Garagiola, who grew up with Yogi Berra in the same neighborhood on “The Hill” in St. Louis, signed with the Cardinals at age 16 and made his major league debut the year Hemond saw him in the World Series. He hit .257 with 42 home runs and 255 RBI in 676 major league games, and he was 6-for-19 in the 1946 Series. He was hitting .347 six weeks into the 1950 season with St. Louis and a candidate for the NL All-Star team before a shoulder injury sidelined him for three months.
He began broadcasting with the Cardinals in 1955 joined NBC in 1961. He and Vin Scully were the network’s No. 1 broadcast team from 1983-88.
“I remember listening to him when baseball was just coming on TV for me as a kid,” Gibson said. "When I talk to him, it certainly brings back memories. His voice is very distinct.

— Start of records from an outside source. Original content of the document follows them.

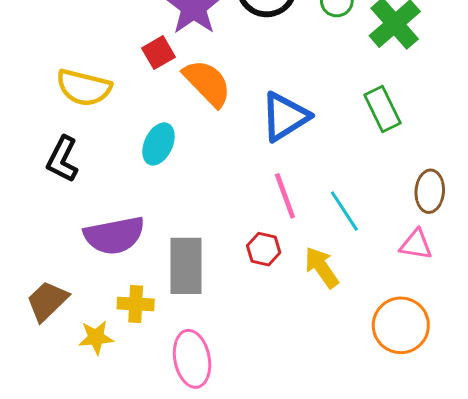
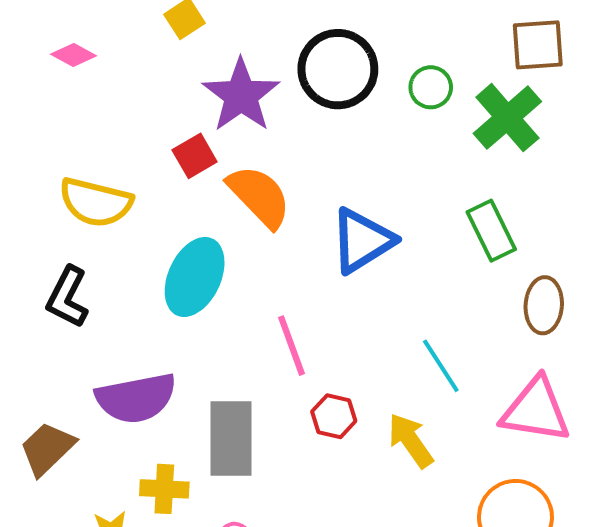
cyan ellipse: (158, 144) -> (195, 277), size x1.4
brown ellipse: (430, 191) -> (544, 305), moved
pink line: (285, 196) -> (291, 346), moved
pink triangle: (416, 245) -> (536, 410), size x1.6
brown trapezoid: (47, 301) -> (47, 449), moved

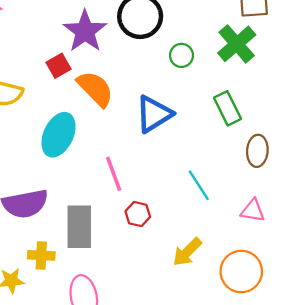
green circle: (431, 87) -> (181, 55), moved
pink triangle: (536, 410) -> (253, 211), size x0.6
yellow arrow: (411, 440) -> (187, 252), moved, turned -100

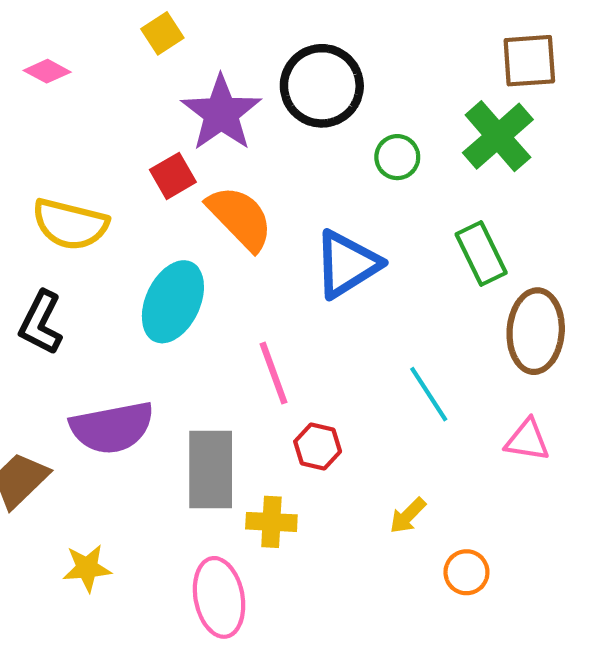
brown ellipse: (257, 151) -> (536, 331), size x1.4
yellow arrow: (187, 252) -> (408, 516), size x0.7
yellow cross: (41, 255) -> (271, 522), moved
orange circle: (241, 272) -> (466, 572), moved, size x0.6

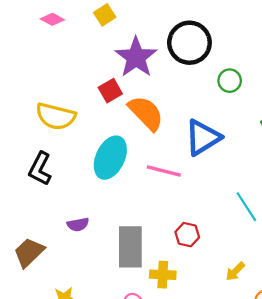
pink diamond: (47, 71) -> (52, 19), moved
pink line: (274, 373) -> (164, 171), moved, turned -56
purple semicircle: (112, 428) -> (78, 224), size x0.5

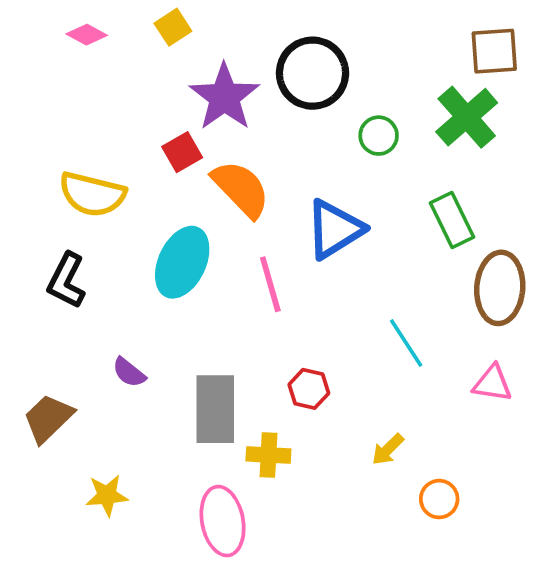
pink line: (164, 171) -> (270, 284), turned 60
purple semicircle: (78, 224) -> (129, 372), turned 50

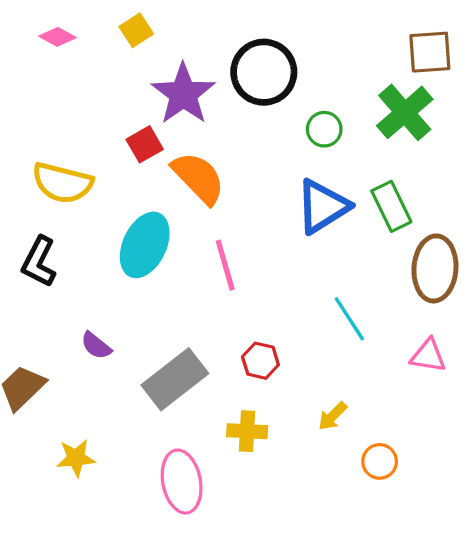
blue triangle: (335, 229) -> (323, 206), moved
gray rectangle: (215, 409) -> (175, 379), turned 52
yellow cross: (268, 455) -> (247, 431), moved

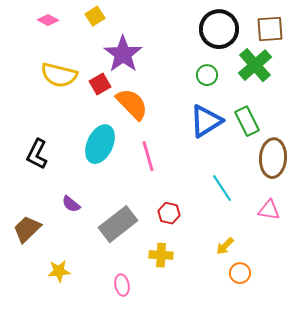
black circle: (264, 72) -> (219, 29), moved
yellow semicircle: (62, 183) -> (59, 75), moved
yellow arrow: (333, 416) -> (225, 246), moved
pink ellipse: (182, 482) -> (122, 285), size x0.6

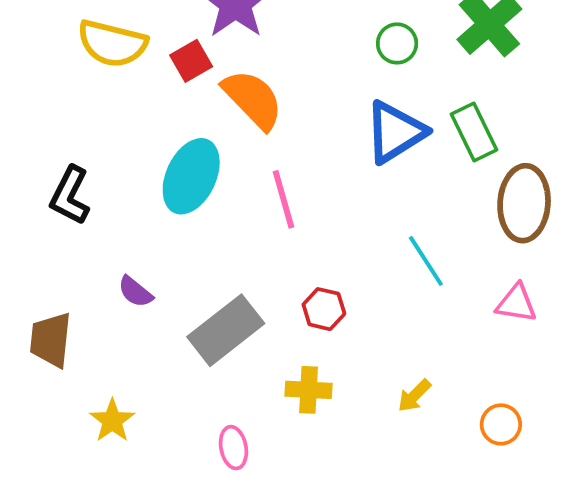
brown trapezoid: (27, 229) -> (51, 340), turned -40
yellow arrow: (225, 246) -> (414, 396), moved
yellow star: (59, 271) -> (112, 421), turned -30
orange circle: (240, 273) -> (501, 424), moved

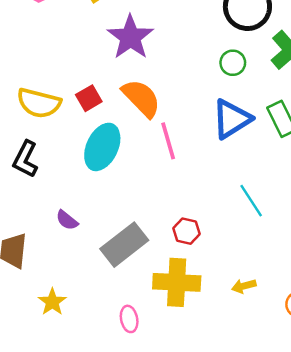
yellow semicircle: (112, 43) -> (39, 103), moved
red square: (191, 61) -> (89, 98), moved
pink line: (283, 199) -> (168, 141), moved
yellow cross: (309, 390) -> (177, 282), size x1.6
yellow arrow: (414, 396) -> (244, 286), turned 30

“You are happy for him. He has certainly put in his time and given so much to the game of baseball, both as a player and a broadcaster. It’s kind of cool to hear his voice on TV, too, selfishly, so you kind of hate to see it end. But like anything else, it’s time. He’s paid his dues. It’s time for him to enjoy the game a little differently.”
Gagariola knows what he will miss most in retirement: being at the ballpark and talking to the players.
“To me, baseball is the players,” he said.
No one told their story like Garagiola.